What was the equivalent pitch for Spotlight Sunbright? Emo cosplayer and her would-be girlfriend try to hold onto the leashes of two mastiffs who just want to playfight all day? It was funny, but it wasn’t something the average person on the other side of the country could get invested in.
Their team needed a thread to link everyone together. A theme other than being underdogs. A story that elevated their characters above day-to-day life.
The idea Adah had been toying with for Heartshot, in which she was corrupting Lyrika, had led to another. This second idea didn’t have to be a theme for just one song or one pairing—it could work for everything.
They could craft a narrative of dark fantasy around their team. They could lean into the kinds of characters and tropes you’d find in a novel. They could tell the story of Twilight Heartbreak’s origin as a reformed villainess and frame their team as an unlikely party of adventurers brought together by a common quest. They were already fighting beastly monsters with magic; it’s not like they’d have to bend reality very far to craft a compelling narrative.
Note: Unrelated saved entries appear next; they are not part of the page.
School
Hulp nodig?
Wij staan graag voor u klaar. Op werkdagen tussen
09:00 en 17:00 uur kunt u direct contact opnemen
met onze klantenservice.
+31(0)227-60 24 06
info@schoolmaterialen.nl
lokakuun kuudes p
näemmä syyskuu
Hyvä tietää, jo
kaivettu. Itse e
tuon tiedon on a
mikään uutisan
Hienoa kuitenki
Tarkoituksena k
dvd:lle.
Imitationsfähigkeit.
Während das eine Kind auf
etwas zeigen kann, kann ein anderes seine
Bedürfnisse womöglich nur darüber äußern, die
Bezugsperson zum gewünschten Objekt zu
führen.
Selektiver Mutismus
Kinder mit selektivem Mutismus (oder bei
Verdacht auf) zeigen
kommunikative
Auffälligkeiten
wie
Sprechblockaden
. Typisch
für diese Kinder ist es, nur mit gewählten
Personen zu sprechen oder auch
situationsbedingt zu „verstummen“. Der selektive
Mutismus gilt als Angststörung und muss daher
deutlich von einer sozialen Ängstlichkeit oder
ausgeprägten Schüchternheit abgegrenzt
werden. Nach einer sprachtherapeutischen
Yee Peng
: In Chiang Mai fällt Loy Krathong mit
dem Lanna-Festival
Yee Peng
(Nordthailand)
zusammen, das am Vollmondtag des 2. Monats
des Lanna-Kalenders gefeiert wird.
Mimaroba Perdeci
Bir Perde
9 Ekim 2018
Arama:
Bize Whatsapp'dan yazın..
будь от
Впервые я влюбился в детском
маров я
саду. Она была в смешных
This approach would go against the mainstream trends of cutesy idol-like magical girls in a way that suited their team, while simultaneously opening the door to cast each of their personalities in a different light.
Adah could more easily embody the darkness of Twilight Heartbreak if she could distance her character from reality. She could add a layer of performance art to her identity that encouraged a suspension of disbelief for their whole team.
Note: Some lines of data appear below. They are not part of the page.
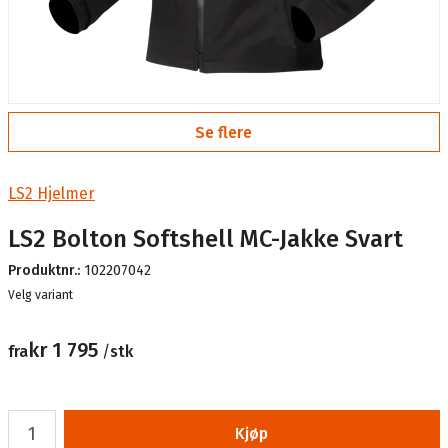
Se flere
LS2 Hjelmer
LS2 Bolton Softshell MC-Jakke Svart
Produktnr.:
102207042
Lager
Velg variant
kr 1 795
fra
/
stk
Kjøp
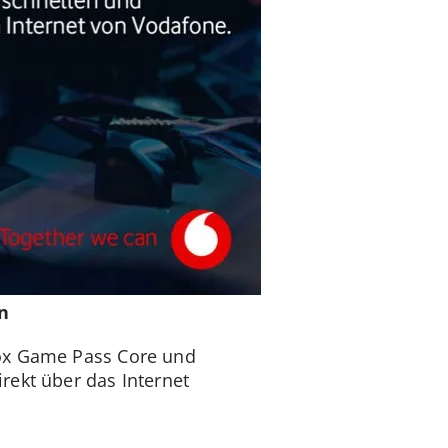
n
box Game Pass Core und
rekt über das Internet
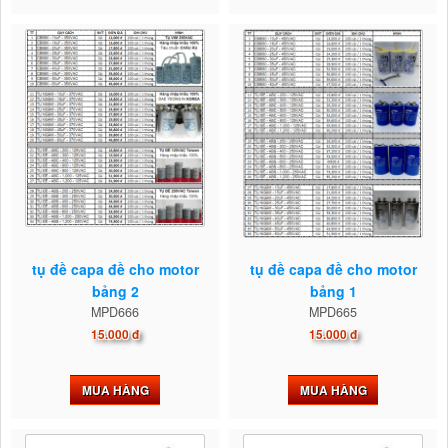
tụ đề capa đề cho motor
tụ đề capa đề cho motor
bảng 2
bảng 1
MPD666
MPD665
15.000 đ
15.000 đ
MUA HÀNG
MUA HÀNG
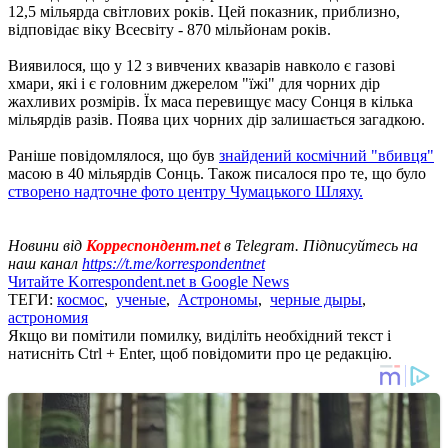
12,5 мільярда світлових років. Цей показник, приблизно,
відповідає віку Всесвіту - 870 мільйонам років.
Виявилося, що у 12 з вивчених квазарів навколо є газові
хмари, які і є головним джерелом "їжі" для чорних дір
жахливих розмірів. Їх маса перевищує масу Сонця в кілька
мільярдів разів. Поява цих чорних дір залишається загадкою.
Раніше повідомлялося, що був
знайдений космічний "вбивця"
масою в 40 мільярдів Сонць. Також писалося про те, що було
створено надточне фото центру Чумацького Шляху.
Новини від
Корреспондент.net
в Telegram. Підписуйтесь на
наш канал
https://t.me/korrespondentnet
Читайте Korrespondent.net в Google News
ТЕГИ:
космос
,
ученые
,
Астрономы
,
черные дыры
,
астрономия
Якщо ви помітили помилку, виділіть необхідний текст і
натисніть Ctrl + Enter, щоб повідомити про це редакцію.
Rika could become the fairy of a misty woods, who charmed the hearts of all wanderers who heard her songs. Faced with the improbable challenge of capturing the broken heart of a dark witch, she left her woods alongside Heartbreak.
Ami could become the brawler, who had made her living prize fighting in a gambler’s den until she was betrayed by the very boss she had made so much money for. To seek revenge and give a purpose to her rage, she joined Heartbreak and Lyrika.
Emi was now a silent assassin, shrouded in mystery but known for never failing a job. That is, until she was set up by an old customer in exchange for coin. After narrowly escaping her own death, the wordless killer known as Raindrop chooses to work with a leader she can trust instead of serving as a hired knife.
Once Adah got thinking on it, the ideas flowed faster than she could jot them down. She hadn’t felt so inspired since she’d been a kid.
Though, they were merely ideas. Their team would have to undergo a major rebrand, and Adah would need the buy-in of her teammates, Grace, and even Michel to bring the ideas to fruition. After all, she couldn’t ask fans to believe in this story if their team was still operating under an agency called “Spotlight Sunbright.” Their imaginations could only ignore so much of reality before the story turned silly.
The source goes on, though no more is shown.